Language Engines are powered by large language models. These models are trained to produce the highest probability next word based on the preceding words. For example, given the words “The cat sat on the”, the highest probability next word is “mat”.

Sometimes the highest probability next word will be morally undesirable. This can occur when the new word derives from biased, offensive or gendered assumptions. For example, assuming that a professor is male.

Language Engines can be configured to try and avoid these biases using a number of techniques. At AutogenAI we are working to build Language Engines that reflect the modern world as we would want it to be – diverse, inclusive and welcoming. Below are some of the technical ways that we and other machine learning engineers are doing this:

Inclusive data

Large Language Models (LLMs) are trained using only a subset of all available text data. The job of cleaning up the “Common Crawl corpus” – a vast webarchive consisting of petabytes of data collected since 2011 –  into what is known as “The Colossal Clean Crawled Corpus” is detailed in this paper. Removing offensive and inaccurate content before training the models goes some way to eliminating bias.

Human evaluation and re-training

Humans are increasingly being used to manually evaluate the output produced by LLMs for accuracy and inclusivity. This human feedback is fed back into the models, training them to make fewer factual errors, avoid offensive and toxic language, and produce more relevant and diverse responses.

OpenAI trained their large language model using the following three steps:

Evaluation and retraining of an LLM
A diagram illustrating the three steps to evaluate and retrain a LLM: (1) supervised fine-tuning, (2) reward model training, and (3) reinforcement learning via proximal policy optimization.
Credit: OpenAI

Evaluation and retraining of an LLM

A diagram illustrating the three steps to evaluate and retrain a LLM: (1) supervised fine-tuning, (2) reward model training, and (3) reinforcement learning via proximal policy optimization.

Credit: OpenAI

Word bias neutralisation

Machine learning engineers neutralise well-known biases from certain words.
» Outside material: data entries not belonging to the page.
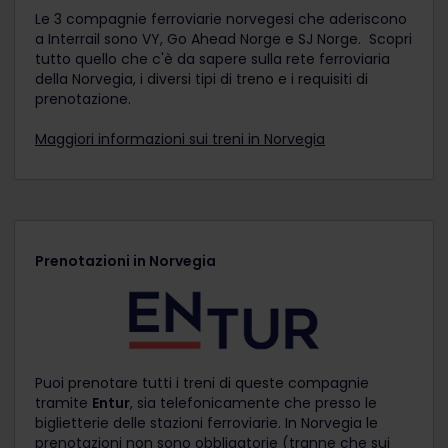
Le 3 compagnie ferroviarie norvegesi che aderiscono
a Interrail sono VY, Go Ahead Norge e SJ Norge. Scopri
tutto quello che c'è da sapere sulla rete ferroviaria
della Norvegia, i diversi tipi di treno e i requisiti di
prenotazione.
Maggiori informazioni sui treni in Norvegia
Prenotazioni in Norvegia
Puoi prenotare tutti i treni di queste compagnie
tramite
Entur
, sia telefonicamente che presso le
biglietterie delle stazioni ferroviarie. In Norvegia le
prenotazioni non sono obbligatorie (tranne che sui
For example, removing gender biases from words like “babysitter” and “doctor” ensuring that they are equally likely to be chosen as part of a sentence describing a female or male occupation.

This is achieved through a process that takes every word and adjusts the relative positioning between them to ensure that only words that have intentionally gendered distinctions (such as “king” and “queen” or “he” and “she”) lie along that vector direction.
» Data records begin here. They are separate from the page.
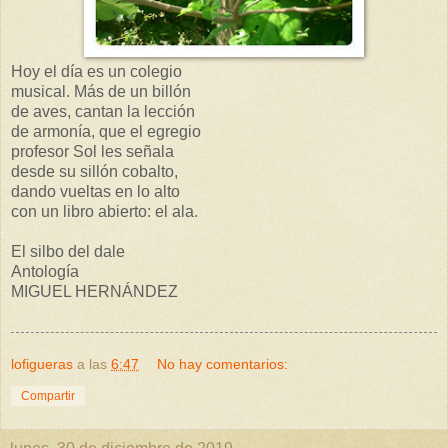
Hoy el día es un colegio
musical. Más de un billón
de aves, cantan la lección
de armonía, que el egregio
profesor Sol les señala
desde su sillón cobalto,
dando vueltas en lo alto
con un libro abierto: el ala.
El silbo del dale
Antología
MIGUEL HERNÁNDEZ
lofigueras
a las
6:47
No hay comentarios:
Compartir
Word vector bias nautralisation
An example of how the words “Doctor” and “Babysitter” can be gender neutralized by using known genderd word vectors.

Prompt Engineering

Altering the text used to interact with large language models – a technique  known as “Prompt Engineering” – has a huge impact on the output. By continuously testing how the model responds to different inputs, AutogenAI’s Prompt Engineers remove a significant amount of output bias. Using the same technique, we can also incorprate our clients’ corporate language, win themes, values and priorities to produce company-specific outputs.

Conclusion

Language Engines are rapidly becoming key co-producers of the written content that we consume. It is vital that those of us building Language Engines work to ensure that the text produced is inclusive and reflects the diversity of the society that we will live in.

AutogenAI’s team of fine tuners, prompt engineers, developers and writing specialists work with our clients to responsibly use language engines, filtering out plagiarism, bias and inaccuracy, while embedding company beliefs and values into all content produced.